Task to carry out: Each record below is to be reproduced without any change.

====== Records to use ======

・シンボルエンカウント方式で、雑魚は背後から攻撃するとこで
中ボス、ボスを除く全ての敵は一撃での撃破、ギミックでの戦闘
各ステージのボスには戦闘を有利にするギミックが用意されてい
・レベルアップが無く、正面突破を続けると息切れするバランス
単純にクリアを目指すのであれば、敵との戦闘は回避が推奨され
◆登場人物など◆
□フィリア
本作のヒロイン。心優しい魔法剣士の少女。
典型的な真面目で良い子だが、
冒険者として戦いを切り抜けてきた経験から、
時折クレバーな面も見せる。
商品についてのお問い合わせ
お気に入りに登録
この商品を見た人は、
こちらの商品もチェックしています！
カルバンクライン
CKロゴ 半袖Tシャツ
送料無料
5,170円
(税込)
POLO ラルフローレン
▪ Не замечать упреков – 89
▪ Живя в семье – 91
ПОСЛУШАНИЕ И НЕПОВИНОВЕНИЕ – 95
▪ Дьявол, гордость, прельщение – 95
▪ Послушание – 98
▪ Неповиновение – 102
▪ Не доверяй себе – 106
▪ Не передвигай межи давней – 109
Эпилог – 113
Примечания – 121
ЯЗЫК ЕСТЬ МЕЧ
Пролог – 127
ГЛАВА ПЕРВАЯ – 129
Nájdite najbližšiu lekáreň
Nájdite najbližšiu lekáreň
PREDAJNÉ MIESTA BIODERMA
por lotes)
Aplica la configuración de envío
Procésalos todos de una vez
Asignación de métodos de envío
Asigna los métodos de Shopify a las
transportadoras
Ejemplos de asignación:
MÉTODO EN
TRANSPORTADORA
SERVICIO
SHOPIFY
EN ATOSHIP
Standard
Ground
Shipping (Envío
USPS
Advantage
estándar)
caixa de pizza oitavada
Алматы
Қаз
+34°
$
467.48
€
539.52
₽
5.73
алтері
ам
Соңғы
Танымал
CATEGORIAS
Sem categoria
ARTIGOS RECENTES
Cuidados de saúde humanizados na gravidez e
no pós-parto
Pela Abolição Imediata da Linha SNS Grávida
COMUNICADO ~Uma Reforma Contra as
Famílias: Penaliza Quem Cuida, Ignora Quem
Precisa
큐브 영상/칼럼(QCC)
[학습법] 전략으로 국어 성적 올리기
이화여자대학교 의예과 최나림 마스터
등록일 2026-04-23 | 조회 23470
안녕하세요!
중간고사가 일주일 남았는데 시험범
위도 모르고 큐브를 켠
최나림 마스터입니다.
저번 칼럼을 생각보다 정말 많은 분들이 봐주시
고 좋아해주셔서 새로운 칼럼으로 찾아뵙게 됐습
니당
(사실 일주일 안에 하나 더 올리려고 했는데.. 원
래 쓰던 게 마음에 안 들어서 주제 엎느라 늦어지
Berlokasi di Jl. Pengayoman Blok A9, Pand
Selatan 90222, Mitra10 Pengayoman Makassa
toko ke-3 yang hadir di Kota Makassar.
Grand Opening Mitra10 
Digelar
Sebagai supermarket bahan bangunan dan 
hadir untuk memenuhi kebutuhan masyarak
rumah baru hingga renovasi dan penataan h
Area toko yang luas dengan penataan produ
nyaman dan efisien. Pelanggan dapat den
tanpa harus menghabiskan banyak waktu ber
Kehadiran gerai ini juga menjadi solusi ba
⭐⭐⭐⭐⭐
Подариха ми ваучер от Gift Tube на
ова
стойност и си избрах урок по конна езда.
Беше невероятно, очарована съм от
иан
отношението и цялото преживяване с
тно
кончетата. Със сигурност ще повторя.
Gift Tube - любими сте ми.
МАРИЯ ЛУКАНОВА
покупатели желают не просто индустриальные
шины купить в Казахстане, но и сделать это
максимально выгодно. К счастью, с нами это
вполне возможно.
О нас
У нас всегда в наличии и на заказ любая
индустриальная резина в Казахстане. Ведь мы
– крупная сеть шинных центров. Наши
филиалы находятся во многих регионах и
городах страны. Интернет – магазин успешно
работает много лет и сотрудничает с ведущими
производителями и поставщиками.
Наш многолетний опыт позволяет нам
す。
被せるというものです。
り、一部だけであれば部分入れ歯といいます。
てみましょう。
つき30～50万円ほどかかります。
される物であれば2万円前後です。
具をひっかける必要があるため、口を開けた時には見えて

======

Your solution:
・シンボルエンカウント方式で、雑魚は背後から攻撃するとこで
中ボス、ボスを除く全ての敵は一撃での撃破、ギミックでの戦闘
各ステージのボスには戦闘を有利にするギミックが用意されてい
・レベルアップが無く、正面突破を続けると息切れするバランス
単純にクリアを目指すのであれば、敵との戦闘は回避が推奨され
◆登場人物など◆
□フィリア
本作のヒロイン。心優しい魔法剣士の少女。
典型的な真面目で良い子だが、
冒険者として戦いを切り抜けてきた経験から、
時折クレバーな面も見せる。
商品についてのお問い合わせ
お気に入りに登録
この商品を見た人は、
こちらの商品もチェックしています！
カルバンクライン
CKロゴ 半袖Tシャツ
送料無料
5,170円
(税込)
POLO ラルフローレン
▪ Не замечать упреков – 89
▪ Живя в семье – 91
ПОСЛУШАНИЕ И НЕПОВИНОВЕНИЕ – 95
▪ Дьявол, гордость, прельщение – 95
▪ Послушание – 98
▪ Неповиновение – 102
▪ Не доверяй себе – 106
▪ Не передвигай межи давней – 109
Эпилог – 113
Примечания – 121
ЯЗЫК ЕСТЬ МЕЧ
Пролог – 127
ГЛАВА ПЕРВАЯ – 129
Nájdite najbližšiu lekáreň
Nájdite najbližšiu lekáreň
PREDAJNÉ MIESTA BIODERMA
por lotes)
Aplica la configuración de envío
Procésalos todos de una vez
Asignación de métodos de envío
Asigna los métodos de Shopify a las
transportadoras
Ejemplos de asignación:
MÉTODO EN
TRANSPORTADORA
SERVICIO
SHOPIFY
EN ATOSHIP
Standard
Ground
Shipping (Envío
USPS
Advantage
estándar)
caixa de pizza oitavada
Алматы
Қаз
+34°
$
467.48
€
539.52
₽
5.73
алтері
ам
Соңғы
Танымал
CATEGORIAS
Sem categoria
ARTIGOS RECENTES
Cuidados de saúde humanizados na gravidez e
no pós-parto
Pela Abolição Imediata da Linha SNS Grávida
COMUNICADO ~Uma Reforma Contra as
Famílias: Penaliza Quem Cuida, Ignora Quem
Precisa
큐브 영상/칼럼(QCC)
[학습법] 전략으로 국어 성적 올리기
이화여자대학교 의예과 최나림 마스터
등록일 2026-04-23 | 조회 23470
안녕하세요!
중간고사가 일주일 남았는데 시험범
위도 모르고 큐브를 켠
최나림 마스터입니다.
저번 칼럼을 생각보다 정말 많은 분들이 봐주시
고 좋아해주셔서 새로운 칼럼으로 찾아뵙게 됐습
니당
(사실 일주일 안에 하나 더 올리려고 했는데.. 원
래 쓰던 게 마음에 안 들어서 주제 엎느라 늦어지
Berlokasi di Jl. Pengayoman Blok A9, Pand
Selatan 90222, Mitra10 Pengayoman Makassa
toko ke-3 yang hadir di Kota Makassar.
Grand Opening Mitra10 
Digelar
Sebagai supermarket bahan bangunan dan 
hadir untuk memenuhi kebutuhan masyarak
rumah baru hingga renovasi dan penataan h
Area toko yang luas dengan penataan produ
nyaman dan efisien. Pelanggan dapat den
tanpa harus menghabiskan banyak waktu ber
Kehadiran gerai ini juga menjadi solusi ba
⭐⭐⭐⭐⭐
Подариха ми ваучер от Gift Tube на
ова
стойност и си избрах урок по конна езда.
Беше невероятно, очарована съм от
иан
отношението и цялото преживяване с
тно
кончетата. Със сигурност ще повторя.
Gift Tube - любими сте ми.
МАРИЯ ЛУКАНОВА
покупатели желают не просто индустриальные
шины купить в Казахстане, но и сделать это
максимально выгодно. К счастью, с нами это
вполне возможно.
О нас
У нас всегда в наличии и на заказ любая
индустриальная резина в Казахстане. Ведь мы
– крупная сеть шинных центров. Наши
филиалы находятся во многих регионах и
городах страны. Интернет – магазин успешно
работает много лет и сотрудничает с ведущими
производителями и поставщиками.
Наш многолетний опыт позволяет нам
す。
被せるというものです。
り、一部だけであれば部分入れ歯といいます。
てみましょう。
つき30～50万円ほどかかります。
される物であれば2万円前後です。
具をひっかける必要があるため、口を開けた時には見えて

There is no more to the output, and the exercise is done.